Vanishing Point illustrated and applications of animation to the history of perspective
This is a reconstruction of the animation that led to five months of working with Dr. Kim Veltman in Italy and some of the richest learning experiences of my life.
In linear perspective, when parallel lines are projected onto a picture plane [1], the resulting projections [2] will intersect at a vanishing point. For lines parallel to the ground, the vanishing points will appear on the horizon line [3]. When drawing objects in perspective, the artist usually begins by drawing the horizon line and a couple vanishing points. Construction lines are drawn from those vanishing points to help the artist correctly locate the edges of buildings or other objects. Perspective drawings and paintings are sometimes classified by the number of vanishing points used in the construction.
I don't remember the exact definition of a vanishing point from Dr. Veltman's collection. It would have been similar to what I've written above: accurate and descriptive with a certain amount of precision in the use of language and inherently relative to other terms of perspective. But words don't suffice. A vanishing point demands illustration. I found my original diagram of a vanishing point painfully lacking. It looked basically like a stick figure and a pile of triangles. At the time I was very interested in animation and thought I could visualize a vanishing point more clearly with a little motion. I ended up with a stick figure and a moving pile of triangles which was much better. ;-)
Without further adieu (with the caveat that an SVG plugin is required) . . . drumroll . . . (click Go):
It is probably not self evident as to why Kim was so impressed by such a simple animation. Computers as an Historical Tool for Mathematics, Science and Art will help clarify why this is an interesting contribution to the history of perspective. There are some other hints in another article which I quote below.
Back to the pictures of infinity. Notice how as the projected lines grow ever more slowly towards the vanishing point before leaping at the very end. This is a direct consequence of geometry and infinity. The ground lines are growing at a constant rate whereas their projections are growing in a ratio relative to the point of view and position of the picture plane. If I let it keep going it does eventually get fairly close to the end, but it's really not worth the wait.
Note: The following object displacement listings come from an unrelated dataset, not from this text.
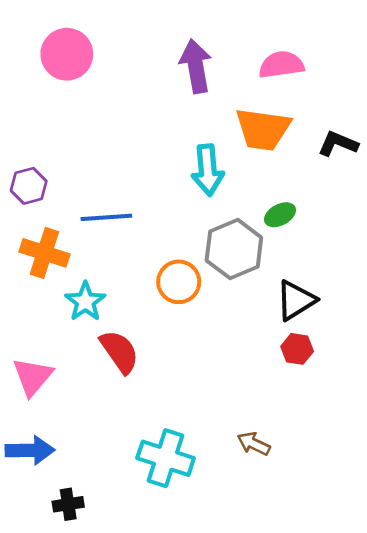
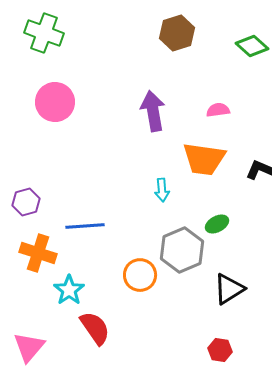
pink semicircle: (281, 65) -> (218, 110), size x0.7
cyan arrow: (208, 170) -> (162, 190), size x0.6
red hexagon: (297, 349) -> (220, 350), moved

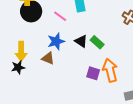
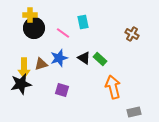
brown triangle: (48, 58) -> (41, 64), moved, turned -40
black star: (18, 67) -> (21, 84), size x1.5
purple square: (93, 73) -> (62, 90), moved

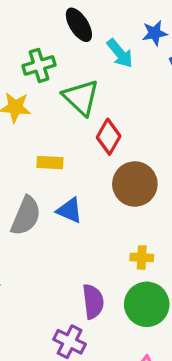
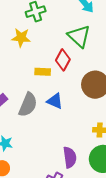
green triangle: (81, 97) -> (79, 36), moved
red diamond: (109, 137) -> (63, 60), moved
Someday I'll rearrange the animation so the projected lines grow at a constant rate. I'll still have to do some fudging towards the end as the ground lines approach the limits of the SVG coordinate system.
Speaking of coordinate systems there's another detail worth mentioning if you're inclined to look at the code behind the animation. SVG uses a two-dimensional coordinate system whereas the scene I'm depicting is three-dimensional. For this animation I'm just using the 2D coordinates to calculate intersections. In the AutoCAD version I had the advantage of a three dimensional coordinate system for my code. That arrangement more accurately reflects the actual geometry at work when light reflects off of objects and into our eyes. For simplicity my stick figure is a cyclops. In both of these ways I'm actually continuing a very long tradition in the history of perspective and geometry in general. :-)
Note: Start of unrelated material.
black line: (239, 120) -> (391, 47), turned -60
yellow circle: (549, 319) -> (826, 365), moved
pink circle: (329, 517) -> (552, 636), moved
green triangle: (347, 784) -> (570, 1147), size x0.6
Here's how Kim described it in the introduction to Computers and Renaissance Perspective
A long tradition of Euclidean geometry developed two-dimensional conventions of representation to the extent that they were part of the legitimation process in mathematics. As a result, Renaissance treatises on perspective evidence a basic paradox: they use abstract two-dimensional conventions to display the principles of a new three-dimensional method of representing space. This is achieved by folding different planes (usually a lateral view and or a ground view) into a single plane (usually a frontal view). This procedure of folding back (technically termed ribaltimento in Italian and rabattement in French), makes most of the diagrams in the early treatises virtually incomprehensible to the untrained eye, all the more so because the reader is confronted with a completed construction which usually gives no visual clues concerning the steps taken to get there. One can identify the steps taken in arriving at an end product in any of these constructions; one can reconstruct these steps and theoretically it would be possible to print these, except that the cost of including so many diagrams makes this alternative prohibitively expensive. All of which helps explain why these treatises have never been studied systematically.
Many of the animations I created in Siena were folding the two-dimensional images into their three-dimensional origins. In one, I animated the steps Piero della Francesca described to construct a perspective image of a pentagon. No small task to understand a centuries old Italian text on a geometric construction. When I was done animating his instructions I re-did the animation in a way that I thought made the technique he was describing more clear. If I remember correctly, I then folded the resulting drawing into its three-dimensional arrangement and animated something of a proof of the technique by projecting lines from the point of view to the pentagon on the ground and showing that constructed image aligns correctly. When I get more tuits I'll see if I can repeat that stunt. :-)
[1,2] See my illustration of perspective basics
[3] I still haven't illustrated a horizon line anywhere.